The other portion of the closed city system, the economical part, could mimic the market economy that was discussed above. If some material was growing short, some pricing could respond to that so that the use of it was reduced. Of course the whole system would operate near equilibrium at all times, but fluctuations could be dealt with in such a manner. This implies that the alien civilization lives in an economic system of some sort, at least one in which citizen consumption behavior could be modified by cost factors. In a previous post, such an economy was discussed as relying on energy as a unit of currency, as most factors in the economic part of the closed city systems can be translated into energy units.

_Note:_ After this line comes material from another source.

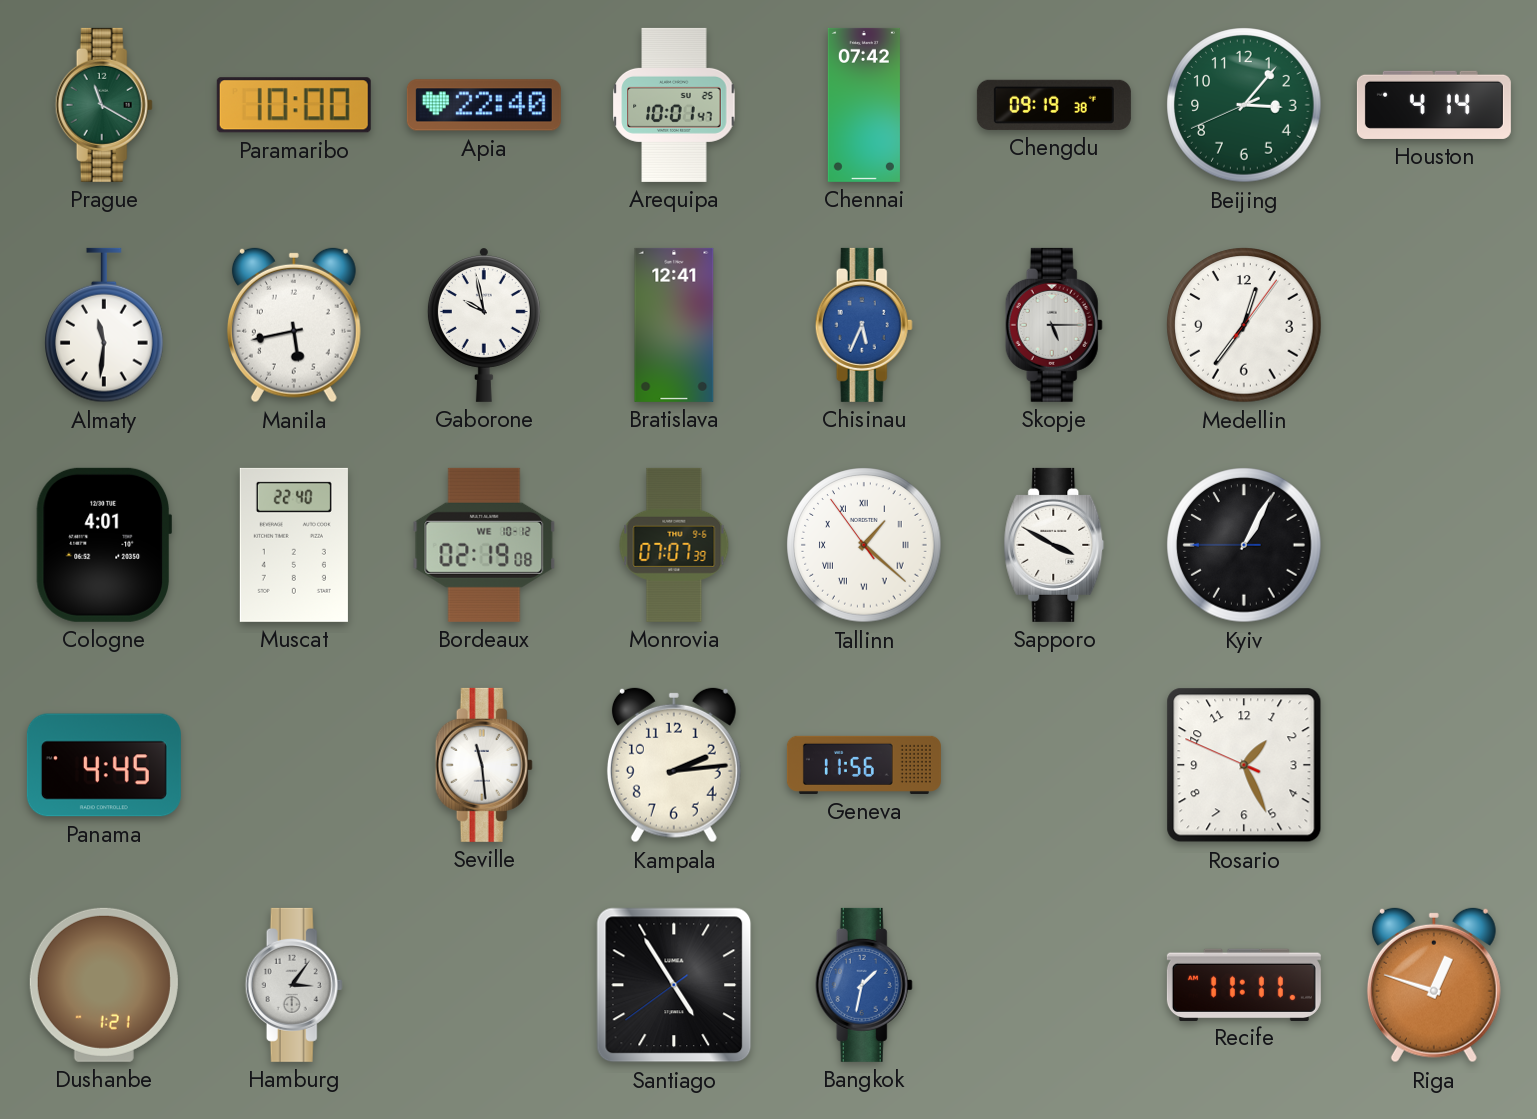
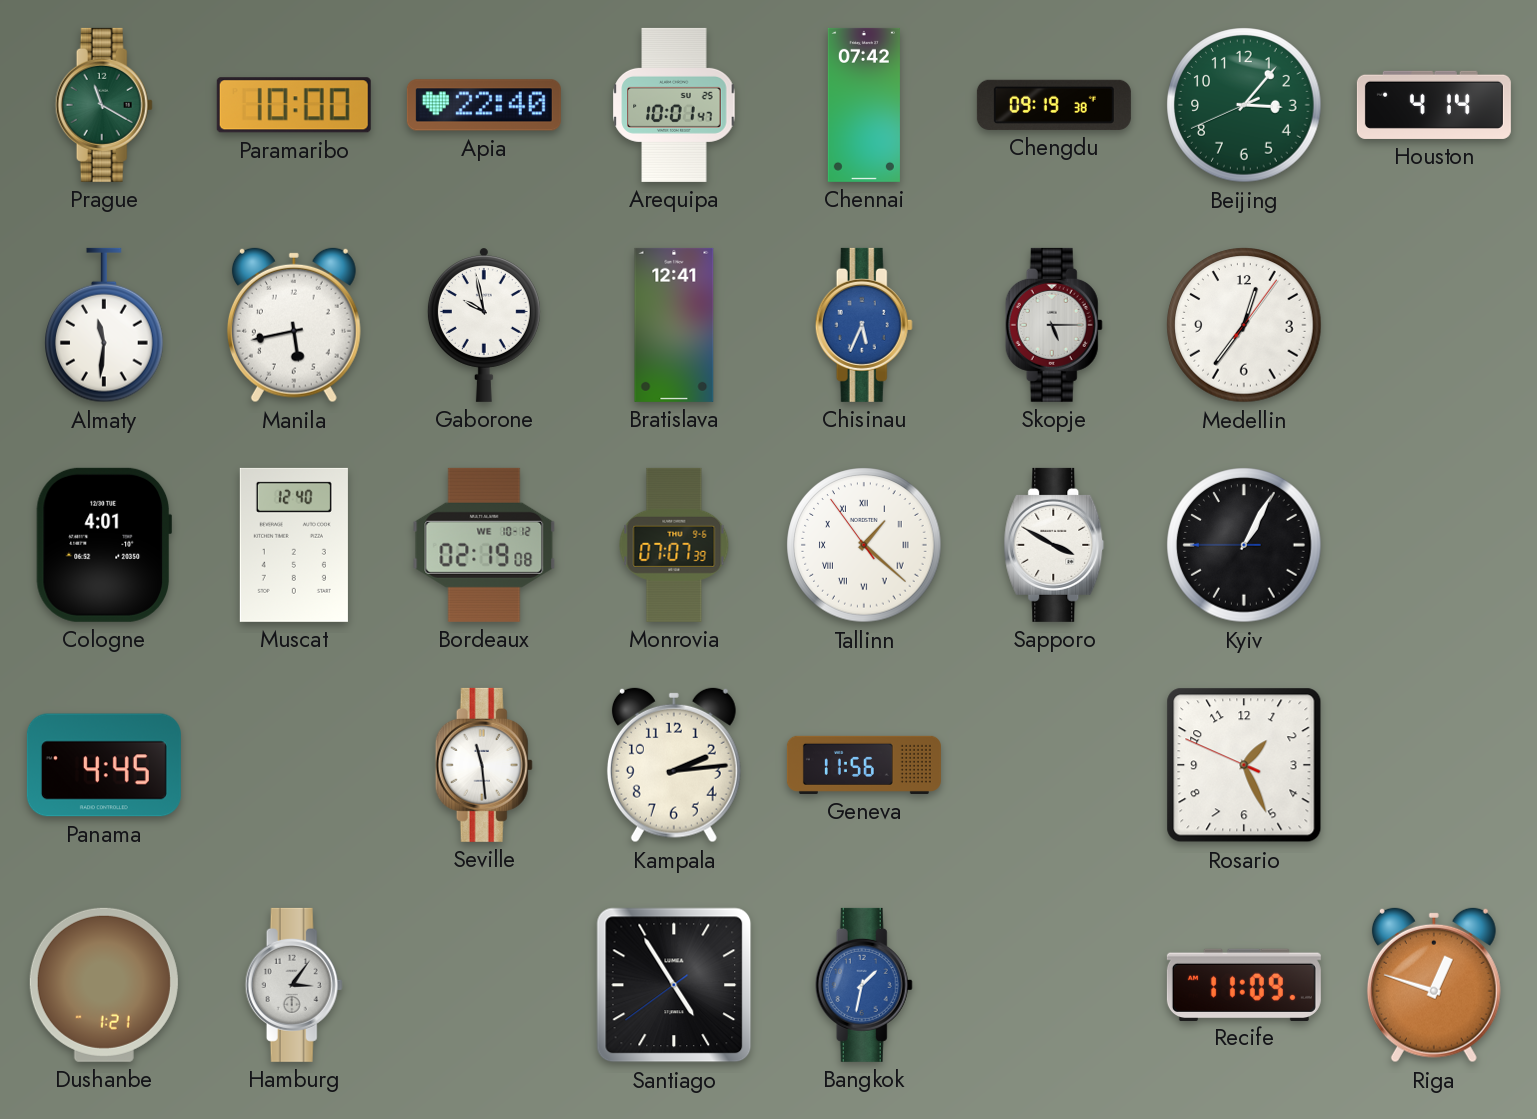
Muscat: 22:40 -> 12:40
Recife: 11:11 -> 11:09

On the production side, it was proposed that some master computer serves to regulate production and distribution. Having a single computer or network performing this activity does not mean that feedback loops cannot be built in. If copper was becoming more scarce, the needs of infrastructure would be met first, but then the use of copper in consumer goods might be discouraged by the alteration of the price, in such as way as it would reflect increased energy costs in obtaining new supplies, either from local mining or from interplanetary sources, including of course the possibility of extracting it from low grade sources such as oceans.

While we cannot predict or estimate how an alien civilization would be structured, at least it is possible to hypothesize some arrangements that might be a solution to the problem of long-term management of the cities in which the aliens live. These arrangements would likely be diverse, with some materials being subjected to biological feedback loops and others being subject to economic feedback loops. All of them would be set up under the direction of the alien governance, but once set up, they should operate long term, until some disruption was so large that the feedback loops could not respond sufficiently to allow the city to fully function as before. Some of these have been discussed as planetary perils, but lesser ones might require some more drastic response than relying on the feedback loops, and, with their high degree of omniscience, there would be plans for such incidents and various type of preparation.

Another feedback loop that would likely be present in the alien civilization is the ability to, over the time scale of generations, alter the population. This would allow the civilization to get through a difficult time after certain incidents had happened. Other options may also exist.